Book Reviews

2012 Staff Picks: Justin Boening reviews Mark Strand’s Almost Invisible

mark-strand

Almost Invisible
Mark Strand
Knopf, 2012

By Justin Boening, Associate Editor for Poetry Northwest

2012 was a remarkable year for poetry. From Eduardo C. Corral’s outstanding debut, Slow Lightning, to Jorie Graham’s finest effort in years, Place, there was much that dazzled, provoked, and inspired. When pressed to make a choice, however, as to which 2012 collection could be called my absolute favorite, I landed firmly on a book of poems not even considered a book of poems by its author: Almost Invisible. Mark Strand’s most recent collection of short prose pieces (as he calls them) has all the trappings of his previous attire—the infamously repetitive diction, the drippy nostalgia, and, of course, that hallmark debonair fatalism. But these poems are far from being placid guff. The poems of Almost Invisible are nimble and tonally varied, smart and introspective—the epitome of Strand’s best late-period work.

In an episode of the Poetry Foundation’s podcast Poetry Off the Shelf, Vijay Seshadri says of Strand:

“…to some extent all of Strand’s poems are about the situation of the artist. He sort of sees the situation of the artist as being co-extensive with the situation of the human being or the situation of consciousness itself…”
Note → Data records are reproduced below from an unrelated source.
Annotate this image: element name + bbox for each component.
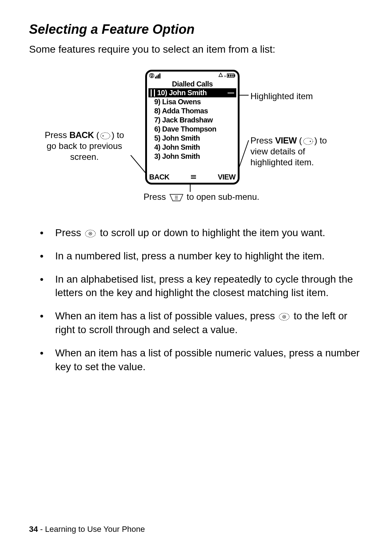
nav-center-icon	[85, 229, 96, 238]
nav-left-icon	[100, 132, 111, 140]
signal-icon	[155, 73, 160, 78]
screen-title: Dialled Calls	[147, 80, 238, 88]
nav-center-icon	[278, 312, 290, 321]
svg-rect-9	[230, 74, 232, 77]
svg-rect-10	[232, 74, 233, 77]
svg-point-20	[90, 233, 91, 234]
sound-icon: »	[224, 74, 226, 78]
bullet-item: In an alphabetised list, press a key rep…	[51, 272, 363, 300]
list-item[interactable]: 10) John Smith	[148, 88, 236, 97]
callout-view: Press VIEW () to view details of highlig…	[250, 135, 345, 168]
bullet-item: Press to scroll up or down to highlight …	[51, 226, 363, 240]
svg-point-13	[303, 138, 313, 145]
alert-icon	[218, 73, 223, 79]
list-item[interactable]: 9) Lisa Owens	[148, 97, 236, 106]
menu-icon[interactable]	[191, 175, 196, 179]
nav-right-icon	[303, 137, 314, 145]
phone-diagram: ⓖ »	[29, 70, 363, 215]
svg-point-14	[310, 141, 311, 142]
svg-point-23	[284, 316, 285, 317]
instruction-list: Press to scroll up or down to highlight …	[29, 226, 363, 373]
section-heading: Selecting a Feature Option	[29, 22, 363, 37]
callout-back: Press BACK () to go back to previous scr…	[40, 130, 129, 162]
svg-point-12	[103, 135, 104, 136]
list-item[interactable]: 6) Dave Thompson	[148, 125, 236, 134]
phone-screen: ⓖ »	[145, 70, 240, 185]
callout-highlighted: Highlighted item	[250, 91, 313, 102]
softkey-view[interactable]: VIEW	[218, 173, 236, 181]
bullet-item: When an item has a list of possible valu…	[51, 309, 363, 337]
bullet-item: In a numbered list, press a number key t…	[51, 249, 363, 263]
gprs-icon: ⓖ	[149, 73, 154, 79]
bullet-item: When an item has a list of possible nume…	[51, 346, 363, 374]
list-item[interactable]: 5) John Smith	[148, 134, 236, 143]
svg-rect-7	[234, 74, 235, 77]
list-item[interactable]: 3) John Smith	[148, 152, 236, 161]
softkey-back[interactable]: BACK	[149, 173, 170, 181]
intro-text: Some features require you to select an i…	[29, 44, 363, 55]
list-item[interactable]: 4) John Smith	[148, 143, 236, 152]
menu-key-icon	[169, 194, 184, 202]
callout-submenu: Press to open sub-menu.	[111, 191, 292, 202]
svg-point-11	[101, 133, 110, 139]
page-footer: 34 - Learning to Use Your Phone	[29, 525, 145, 534]
battery-icon	[227, 73, 236, 79]
svg-rect-8	[228, 74, 229, 77]
list-item[interactable]: 8) Adda Thomas	[148, 106, 236, 116]
status-bar: ⓖ »	[147, 72, 238, 80]
list-item[interactable]: 7) Jack Bradshaw	[148, 116, 236, 125]
list: 10) John Smith 9) Lisa Owens 8) Adda Tho…	[147, 88, 238, 161]
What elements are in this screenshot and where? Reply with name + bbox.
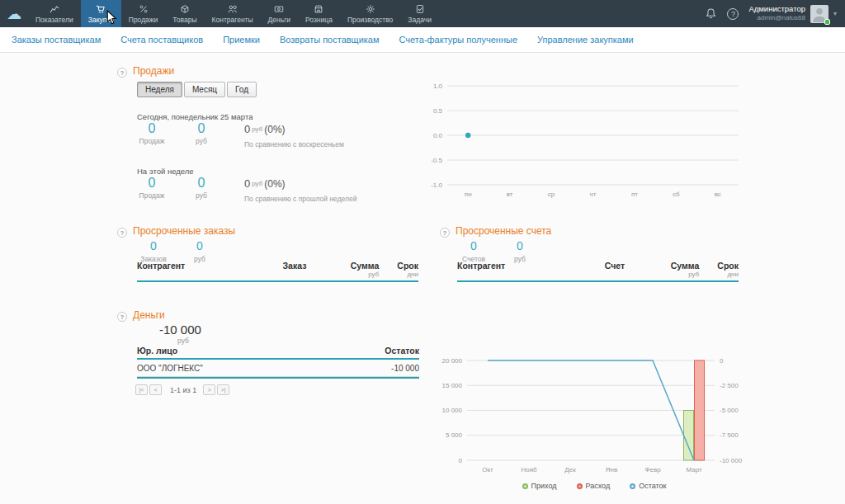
sales-week-stats: 0 Продаж 0 руб 0руб(0%) По сравнению с п… (137, 176, 356, 203)
money-chart: 20 000015 000-2 50010 000-5 0005 000-7 5… (427, 355, 758, 478)
pagination-last-button[interactable]: >| (217, 384, 229, 395)
topbar-item-metrics[interactable]: Показатели (28, 0, 81, 27)
svg-text:Нояб: Нояб (521, 466, 537, 473)
overdue-invoices-amount: 0 руб (505, 239, 535, 263)
svg-text:-10 000: -10 000 (720, 457, 743, 464)
topbar-item-label: Производство (347, 16, 393, 24)
help-icon-overdue-orders[interactable]: ? (117, 228, 127, 238)
topbar-item-money[interactable]: Деньги (261, 0, 298, 27)
sales-today-delta: 0руб(0%) По сравнению с воскресеньем (244, 121, 344, 148)
delta-percent: (0%) (264, 124, 285, 135)
help-icon-money[interactable]: ? (117, 312, 127, 322)
table-cell: ООО "ЛОГНЕКС" (137, 364, 306, 373)
svg-text:-2 500: -2 500 (720, 382, 739, 389)
column-header: Суммаруб (334, 261, 380, 278)
topbar-item-label: Задачи (408, 16, 432, 24)
overdue-orders-title: Просроченные заказы (133, 225, 235, 237)
topbar-item-sales[interactable]: Продажи (121, 0, 166, 27)
stat-value: 0 (139, 239, 168, 253)
topbar-item-tasks[interactable]: Задачи (400, 0, 439, 27)
money-total-unit: руб (177, 337, 201, 345)
overdue-orders-amount: 0 руб (185, 239, 215, 263)
notifications-bell-icon[interactable] (705, 7, 717, 20)
topbar-item-production[interactable]: Производство (340, 0, 400, 27)
help-icon-sales[interactable]: ? (117, 68, 127, 78)
tab-Неделя[interactable]: Неделя (137, 82, 182, 97)
svg-text:вс: вс (715, 191, 721, 198)
sales-today-amount: 0 руб (186, 121, 216, 145)
legend-item-Расход[interactable]: Расход (577, 482, 611, 490)
svg-text:-0.5: -0.5 (431, 157, 442, 164)
column-header: Срокдни (699, 261, 739, 278)
svg-text:5 000: 5 000 (446, 431, 463, 439)
user-menu[interactable]: Администратор admin@natus68 ▾ (748, 5, 837, 23)
stat-label: Продаж (137, 191, 167, 200)
table-row[interactable]: ООО "ЛОГНЕКС"-10 000 (137, 360, 419, 377)
tab-Месяц[interactable]: Месяц (184, 82, 225, 97)
money-chart-legend: ПриходРасходОстаток (446, 482, 743, 490)
topbar-item-retail[interactable]: Розница (298, 0, 340, 27)
user-meta: Администратор admin@natus68 (748, 5, 805, 21)
svg-text:1.0: 1.0 (433, 82, 443, 90)
help-icon-overdue-invoices[interactable]: ? (440, 228, 450, 238)
svg-text:вт: вт (507, 191, 513, 198)
topbar-item-counterparties[interactable]: Контрагенты (205, 0, 261, 27)
svg-text:сб: сб (673, 191, 680, 198)
retail-icon (314, 4, 323, 14)
svg-text:Март: Март (686, 466, 701, 473)
legend-label: Остаток (639, 482, 666, 490)
topbar-item-label: Товары (172, 16, 196, 24)
user-email: admin@natus68 (748, 14, 805, 21)
pagination-first-button[interactable]: |< (135, 384, 148, 395)
subnav-link-5[interactable]: Счета-фактуры полученные (399, 35, 518, 45)
goods-icon (180, 4, 190, 14)
pagination-range: 1-1 из 1 (170, 386, 196, 394)
delta-unit: руб (252, 180, 262, 187)
app-logo-cloud-icon[interactable]: ☁ (0, 0, 28, 27)
overdue-orders-table: КонтрагентЗаказСуммарубСрокдни (137, 261, 418, 282)
overdue-invoices-count: 0 Счетов (459, 239, 489, 263)
subnav-link-3[interactable]: Приемки (223, 35, 260, 45)
topbar-item-label: Контрагенты (212, 16, 253, 24)
column-header: Юр. лицо (137, 346, 306, 356)
sales-widget-title: Продажи (133, 65, 174, 77)
subnav-link-4[interactable]: Возвраты поставщикам (280, 35, 380, 45)
svg-text:ср: ср (548, 191, 555, 198)
pagination-prev-button[interactable]: < (149, 384, 162, 395)
svg-text:-1.0: -1.0 (431, 181, 442, 189)
sales-week-label: На этой неделе (137, 167, 194, 176)
subnav-link-1[interactable]: Заказы поставщикам (12, 35, 101, 45)
svg-text:пт: пт (631, 191, 638, 198)
topbar-item-label: Закупки (88, 16, 114, 24)
legend-label: Приход (531, 482, 557, 490)
subnav-link-6[interactable]: Управление закупками (537, 35, 634, 45)
stat-value: 0 (137, 176, 167, 190)
pagination-next-button[interactable]: > (203, 384, 215, 395)
subnav-link-2[interactable]: Счета поставщиков (120, 35, 203, 45)
topbar-item-label: Продажи (129, 16, 158, 24)
svg-text:0.0: 0.0 (433, 132, 443, 139)
topbar-item-label: Показатели (35, 16, 73, 24)
legend-item-Остаток[interactable]: Остаток (630, 482, 666, 490)
money-table-footline (137, 375, 419, 379)
avatar (810, 5, 828, 23)
sales-week-delta: 0руб(0%) По сравнению с прошлой неделей (244, 176, 356, 203)
chevron-down-icon: ▾ (833, 10, 837, 17)
column-header: Счет (575, 261, 654, 271)
table-header: КонтрагентСчетСуммарубСрокдни (457, 261, 739, 282)
svg-text:0: 0 (720, 357, 724, 365)
money-total-value: -10 000 (159, 323, 201, 337)
user-name: Администратор (748, 5, 805, 14)
overdue-orders-count: 0 Заказов (139, 239, 168, 263)
stat-value: 0 (505, 239, 535, 253)
svg-text:пн: пн (465, 191, 472, 198)
topbar-item-purchases[interactable]: Закупки (81, 0, 121, 27)
legend-item-Приход[interactable]: Приход (522, 482, 557, 490)
money-icon (274, 4, 284, 14)
svg-text:Февр: Февр (644, 466, 661, 473)
topbar-item-goods[interactable]: Товары (165, 0, 204, 27)
help-icon[interactable]: ? (727, 8, 739, 20)
tab-Год[interactable]: Год (227, 82, 257, 97)
stat-value: 0 (186, 121, 216, 135)
sales-week-amount: 0 руб (186, 176, 216, 200)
Never has this aspect of Strand’s project been more apparent or persuasive. Through a series of parables, Strand again and again depicts the complacency of an apathetic people who have lead the world into an rut of spiritual stagnation—no doubt a figure applicable to each of Strand’s selves (the artist, the human being, and his own consciousness). One poem, “You Can Always Get There from Here,” ends:

“There were once many buildings, but now there are few and each of them needed repair. In the park where he played as a child, dust-filled shafts of sunlight struck the tawny leaves of trees and withered hedges. Empty trash bags littered the grass. The air was heavy. He sat on one of the benches and explained to a woman next to him that he’d been away a long time, then asked her what season had he come back to. She replied that it was the only one left, the one they all had agreed on.”

Here, the buildings, as everything else, need repair. The leaves are tawny, and hedges withered. Of the four seasons that keep track of time only one remains, as if time has stopped or as if the passage of time has become irrelevant. These are the parts of Mark Strand’s world, just as they have been since the beginning, unchanged. But this world is not simply the world he’s inherited; not this time, these are the beleaguered conditions “(we) all had agreed on.”

Longtime readers of Strand will especially enjoy Almost Invisible for the way it humorously converses with past poems, such as in “The Mysterious Arrival of an Unusual Letter,” which seems to talk back to both “The Mailman,” a poem from Reasons for Moving, and “Elegy for My Father,” which appears in The Story of Our Lives. They’ll also enjoy the way these poems continue to build on the frivolity and dark comedy that has been present in his work since Dark Harbor. New readers will respond, just as they always have, to Strand’s impeccable timing, the paradoxical, and the haunting manner in which the poems enact “slowly things (slipping) away.” If you missed this book, then run, don’t walk. This is a chance to experience a poet at his most flexible and, oftentimes, his most moving.